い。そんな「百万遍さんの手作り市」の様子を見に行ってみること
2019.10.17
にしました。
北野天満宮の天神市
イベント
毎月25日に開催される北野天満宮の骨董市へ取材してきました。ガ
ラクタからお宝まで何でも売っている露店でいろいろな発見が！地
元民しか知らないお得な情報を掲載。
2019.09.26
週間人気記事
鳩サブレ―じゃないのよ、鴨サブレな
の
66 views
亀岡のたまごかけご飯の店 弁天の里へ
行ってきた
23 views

Activity –
Nothing in the records may change. Print all of them.

Answer for this exercise –
い。そんな「百万遍さんの手作り市」の様子を見に行ってみること
2019.10.17
にしました。
北野天満宮の天神市
イベント
毎月25日に開催される北野天満宮の骨董市へ取材してきました。ガ
ラクタからお宝まで何でも売っている露店でいろいろな発見が！地
元民しか知らないお得な情報を掲載。
2019.09.26
週間人気記事
鳩サブレ―じゃないのよ、鴨サブレな
の
66 views
亀岡のたまごかけご飯の店 弁天の里へ
行ってきた
23 views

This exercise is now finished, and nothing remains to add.